それは兄貴がその戦いに参加して、小さいながらも船の指揮を任されながらに死んだと言うなら、どう死んだのか気にならないことはない。だが、知ったところでどうする。どうせ、数十のうちの一隻……。
「その最後の二隻のうち一隻が〈ゆきかぜ〉よ」森は言った。「あなたのお兄さんの船」
「え?」と言った。
「で、そのときの旗艦が〈きりしま〉……沖田艦長がそのときの提督」
「え?」とまた言った。「そんな」
「そう。知らなかったのね」森は言った。「そうよね。無理もないかもしれない……あたしもそのとき、本当は何があってそうなったのか詳しいことは知らないし、人はいろんなことを言うけど……」
「いや、でも、けど……」
「その話じゃなかったの? 『地球を〈ゆきかぜ〉のようには』って」
「そんな。違うよ。あれはそんなんじゃなかった。あれは……」
「何?」
「その」
と言いかけて続かなかった。そもそも、あのとき沖田になんと言われたかよく思い出せなかった。体の中の歯車に何かが挟まったようになってしまって固まった。そんな古代を森はしばらく見ていたが、
「ごめんなさい。やっぱり、聞くべきじゃなかったようね。無理に話してくれなくていいわ」
部屋を出ていこうとする。待ってくれ、と言おうと思った。あのとき何を言われたか思い出すから聞いてくれ。おれには意味がわからないんだと古代は森に言いたかった。だが喉から声が出ない。森の方が振り向いて言った。
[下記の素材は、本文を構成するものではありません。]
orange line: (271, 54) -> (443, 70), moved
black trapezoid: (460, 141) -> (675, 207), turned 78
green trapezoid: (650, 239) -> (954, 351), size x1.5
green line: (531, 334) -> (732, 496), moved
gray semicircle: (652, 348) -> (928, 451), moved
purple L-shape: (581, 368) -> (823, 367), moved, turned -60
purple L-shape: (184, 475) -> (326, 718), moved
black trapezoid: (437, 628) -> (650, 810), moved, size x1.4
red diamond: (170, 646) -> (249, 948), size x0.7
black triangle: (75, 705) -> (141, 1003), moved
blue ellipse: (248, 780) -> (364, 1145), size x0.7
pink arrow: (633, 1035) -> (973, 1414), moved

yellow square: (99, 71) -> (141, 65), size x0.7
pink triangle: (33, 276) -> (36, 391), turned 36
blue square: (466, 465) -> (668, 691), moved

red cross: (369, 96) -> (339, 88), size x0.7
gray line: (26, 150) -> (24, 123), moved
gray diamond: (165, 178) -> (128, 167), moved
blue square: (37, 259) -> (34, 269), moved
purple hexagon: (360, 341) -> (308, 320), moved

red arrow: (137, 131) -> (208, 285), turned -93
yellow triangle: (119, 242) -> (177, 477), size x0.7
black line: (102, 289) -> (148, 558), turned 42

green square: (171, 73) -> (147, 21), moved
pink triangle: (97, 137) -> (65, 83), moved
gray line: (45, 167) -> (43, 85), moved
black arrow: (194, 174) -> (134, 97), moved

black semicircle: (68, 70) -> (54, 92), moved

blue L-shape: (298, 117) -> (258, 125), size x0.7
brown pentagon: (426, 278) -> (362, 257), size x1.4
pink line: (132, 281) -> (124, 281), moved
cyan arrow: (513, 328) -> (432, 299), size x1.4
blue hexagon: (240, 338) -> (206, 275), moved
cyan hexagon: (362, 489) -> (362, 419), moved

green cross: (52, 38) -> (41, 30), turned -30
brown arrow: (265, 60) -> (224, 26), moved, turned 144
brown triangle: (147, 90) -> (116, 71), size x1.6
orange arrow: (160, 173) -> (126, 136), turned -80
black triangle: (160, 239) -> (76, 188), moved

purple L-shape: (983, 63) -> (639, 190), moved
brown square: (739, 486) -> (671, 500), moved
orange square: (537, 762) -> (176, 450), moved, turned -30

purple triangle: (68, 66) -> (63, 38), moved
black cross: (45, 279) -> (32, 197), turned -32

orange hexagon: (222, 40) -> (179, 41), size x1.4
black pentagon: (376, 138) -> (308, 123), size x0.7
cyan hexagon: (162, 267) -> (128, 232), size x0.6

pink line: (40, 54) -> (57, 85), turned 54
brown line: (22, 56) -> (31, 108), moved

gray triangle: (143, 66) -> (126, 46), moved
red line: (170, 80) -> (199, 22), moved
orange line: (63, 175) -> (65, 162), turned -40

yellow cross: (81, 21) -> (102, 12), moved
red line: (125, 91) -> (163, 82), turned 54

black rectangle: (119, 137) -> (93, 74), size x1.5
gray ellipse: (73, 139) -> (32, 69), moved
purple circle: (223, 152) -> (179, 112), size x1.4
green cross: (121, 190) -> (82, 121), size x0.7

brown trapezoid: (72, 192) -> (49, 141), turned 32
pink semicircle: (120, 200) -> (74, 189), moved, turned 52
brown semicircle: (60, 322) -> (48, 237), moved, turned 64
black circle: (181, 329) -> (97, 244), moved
「明日のこと――どうか、生きて帰ってきてね。あなたならきっとやれると信じてる」
「ああ……」
それしか言えなかった。森は出ていく。古代はひとり残されて、なんなんだよと考えた。きっとやれると信じてるだと? 勝手に信じられても困る。
とは言え、おれがやれなけりゃ人が滅んでしまうのか。おれもあなたがきっとやれると信じてる――そう言うべきだったのだろうか。あの彼女が〈ヤマト〉を狙うビームを避けられるかどうかにやはりすべてが懸かってると言うのだから。